Is the era of 80% deep bear markets probably over?

In Q4 2026, if the price hits around $65k and touches the lower boundary, it would be a textbook bear market bottom. If it briefly breaches below $60k, it would be the twilight of the power law model, but not the end of Bitcoin.

A 60% decline might be the limit for future bear markets. That’s the cost of asset maturity, and also a sign of maturity.

  1. Some Thoughts from the Crypto Community

First, halving isn’t broken, but its role has changed. Previously, halving was the main driver of bull markets; now, it’s just one of many factors. Macro interest rates, ETF inflows, institutional demand — these factors are becoming more influential.

Second, the power law lower boundary isn’t the Maginot Line. It might be breached, or it might not. Don’t bet on it as an unbreakable floor.

Third, the 2022 breach of the previous high of $20k shows us: all seemingly impregnable defenses are vulnerable when least expected.

Fourth, models are tools, not beliefs. The crypto community may reference the power law, but won’t blindly follow it. Ultimately, decisions depend on one’s comprehensive judgment of fundamentals, liquidity, and macro environment.

Fifth, whether or not the boundary is breached, the era of 80% deep bear markets might already be over. Bitcoin is transforming from a casino into an asset.
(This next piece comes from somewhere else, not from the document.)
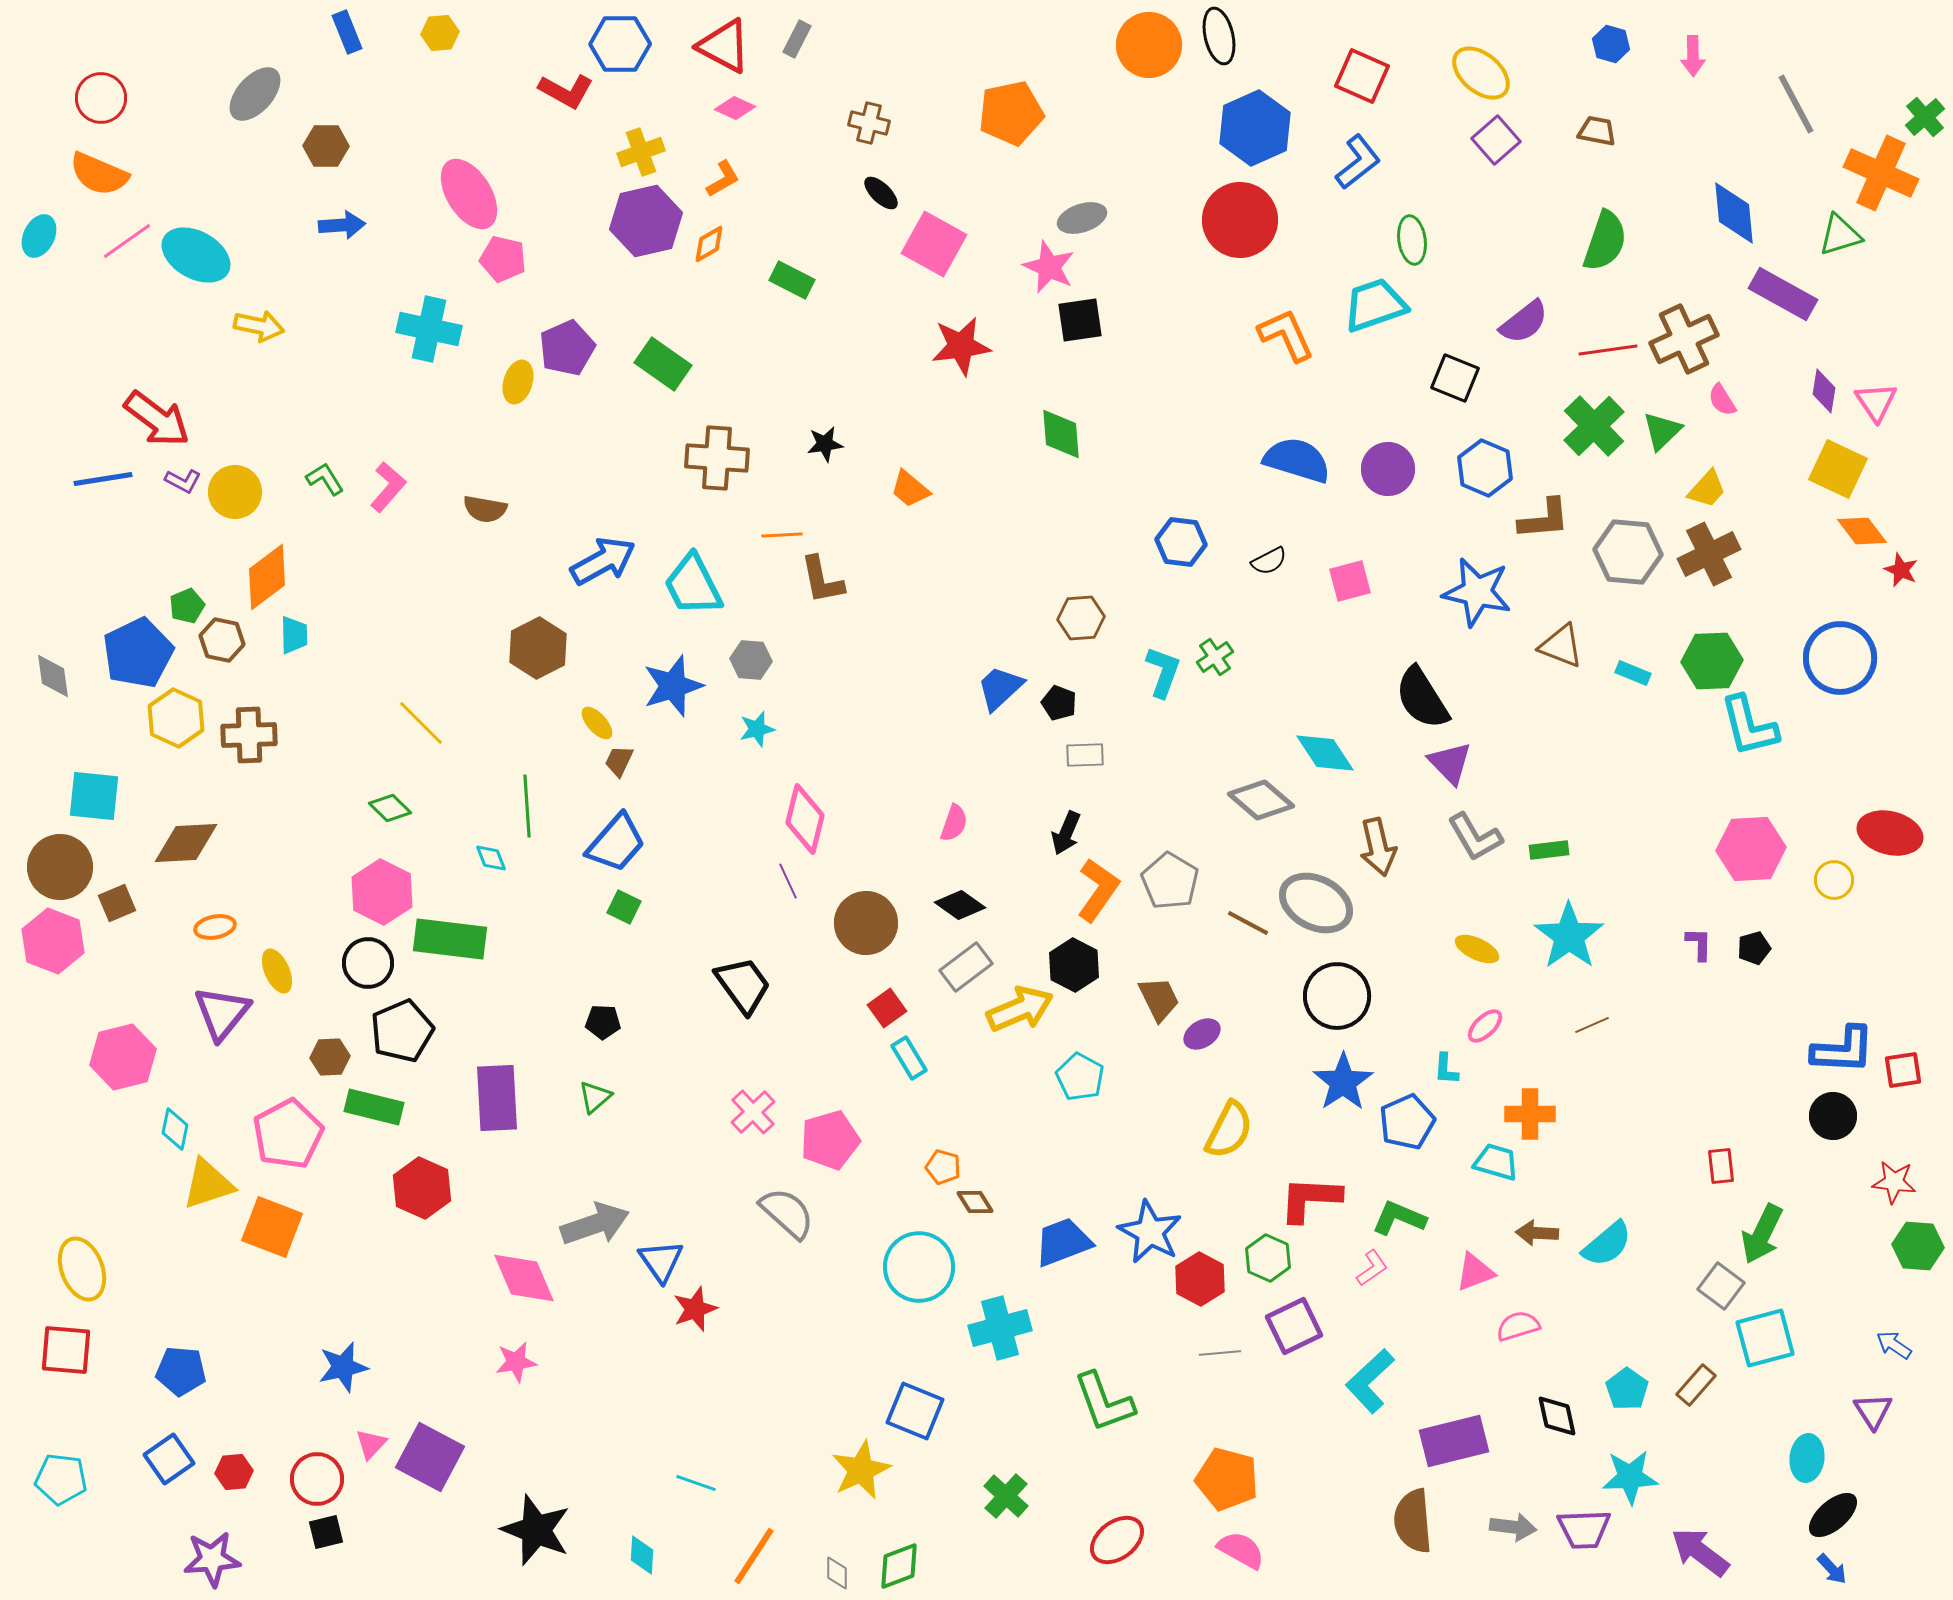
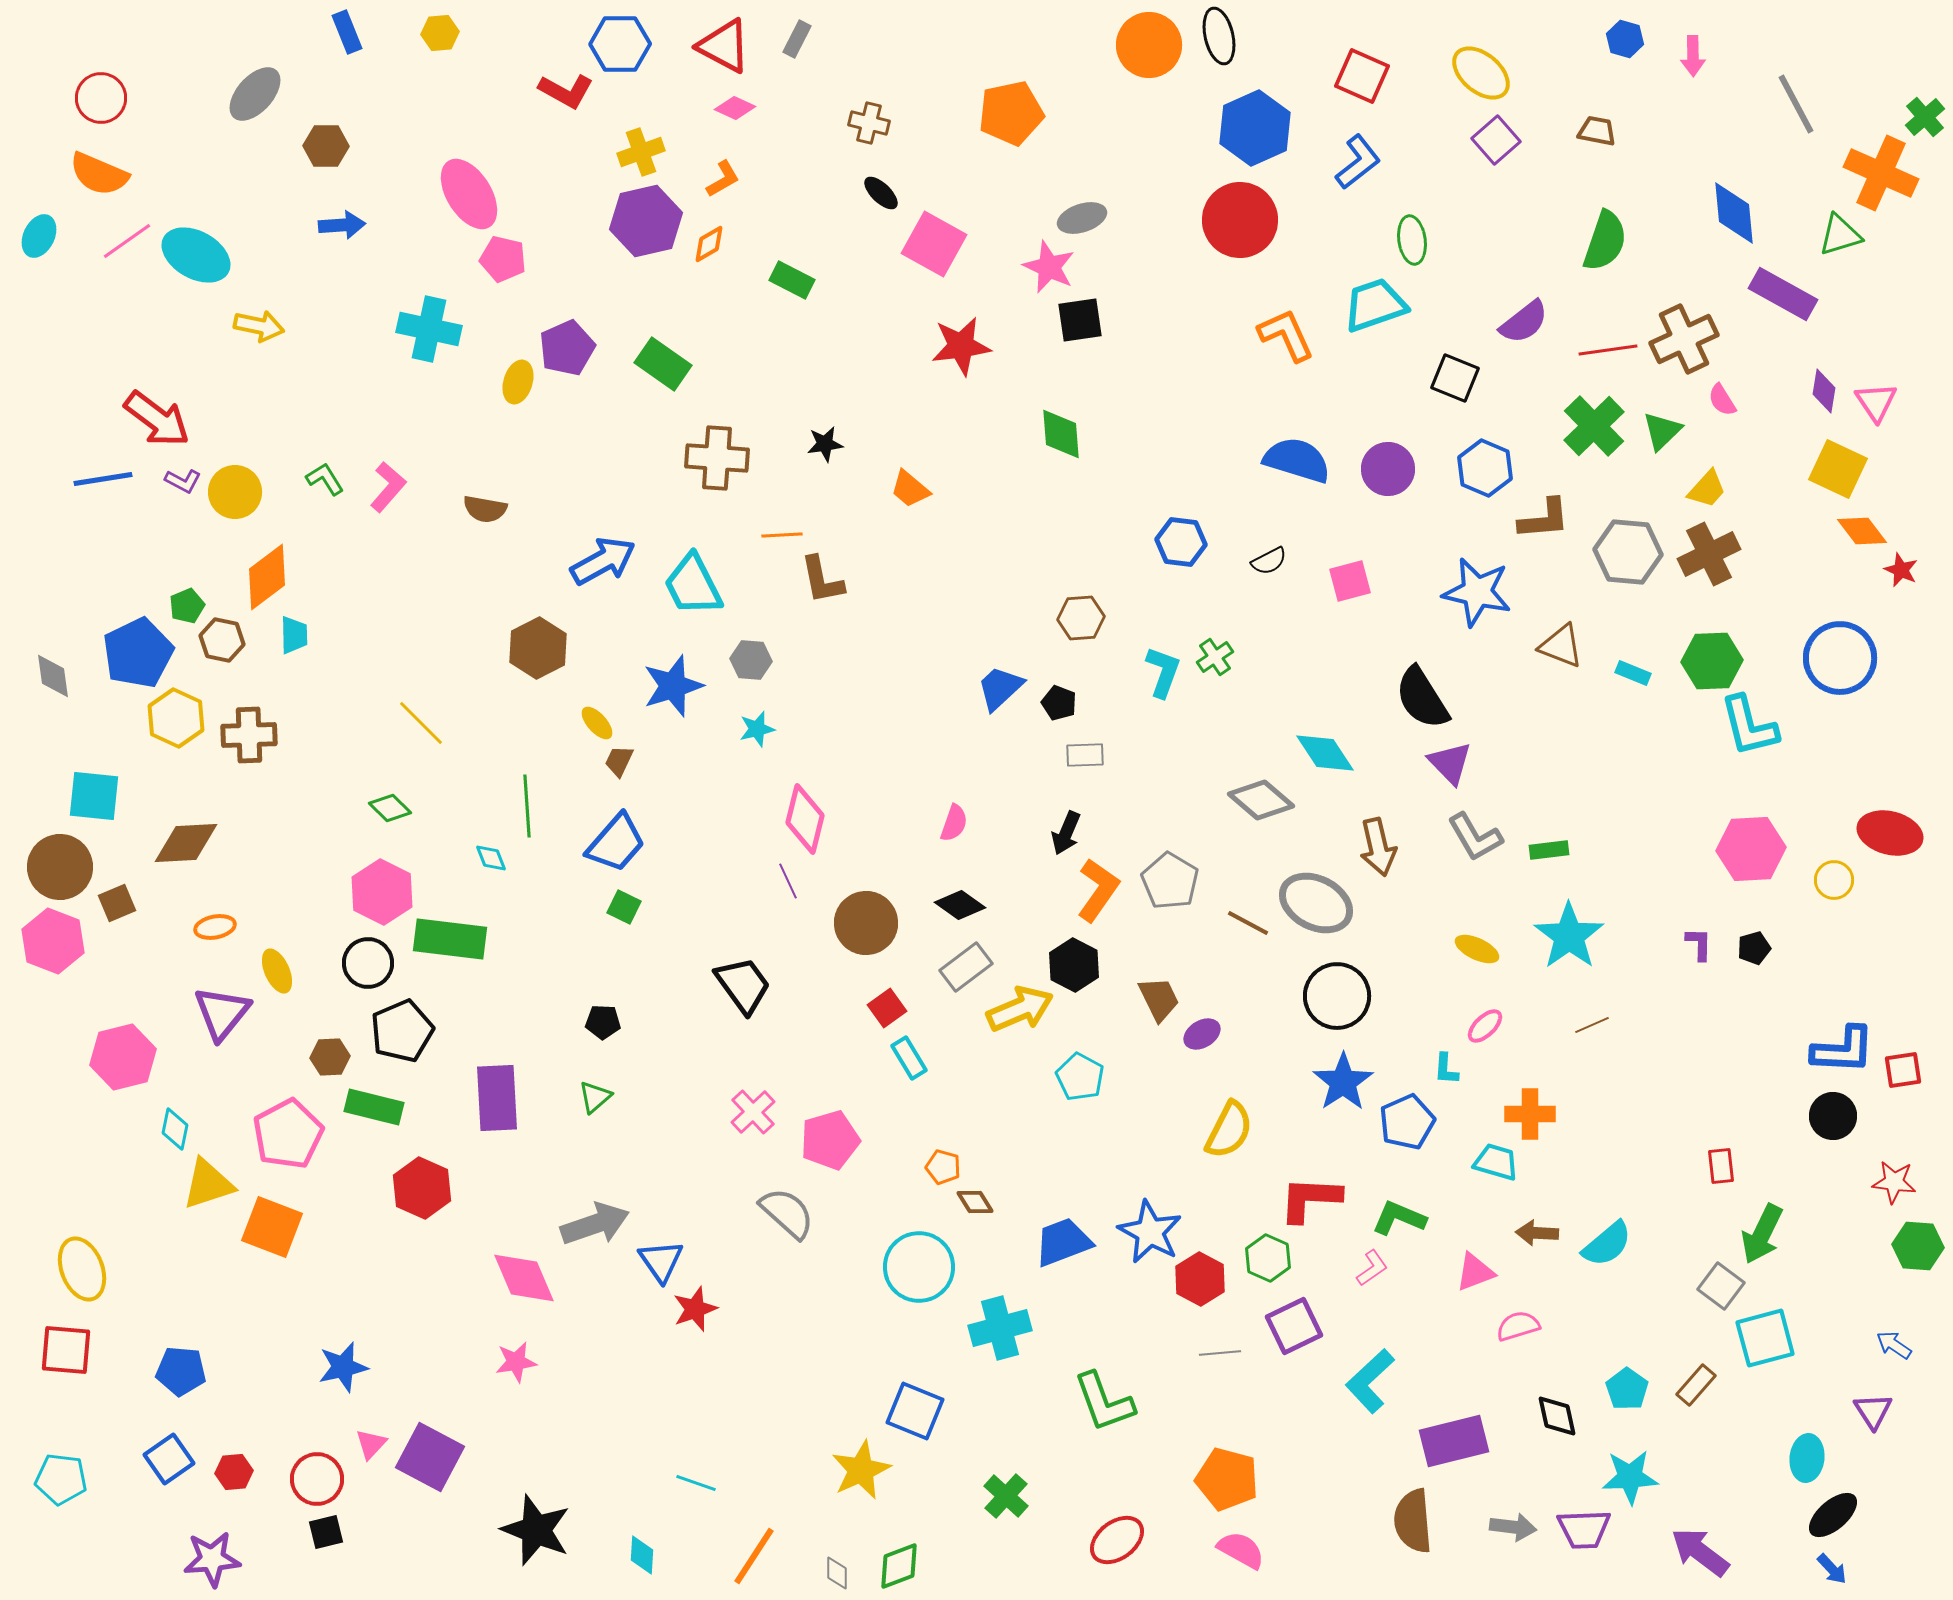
blue hexagon at (1611, 44): moved 14 px right, 5 px up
Less excitement, more stability.

In Q4 2026, let’s wait and see.

References:

[1] Vince Quill, “Current BTC Price Action Shows Dramatic Underperformance: Analyst”, Cointelegraph, Apr 19, 2026. [Link] ()

[2] Bitbo, “Bitcoin Volatility Index”, accessed Apr 20, 2026. [Link] ()

[3] Fidelity Digital Assets, research note on Bitcoin drawdowns and institutional impact, 2026.

[4] Giovanni Santostasi, “The Bitcoin Power Law”, various analyses, 2020-2026.

[5] CryptoQuant, 2026 year-end Bitcoin bottom forecast.

[6] Jurrien Timmer, Fidelity Investments, research notes on Bitcoin key levels.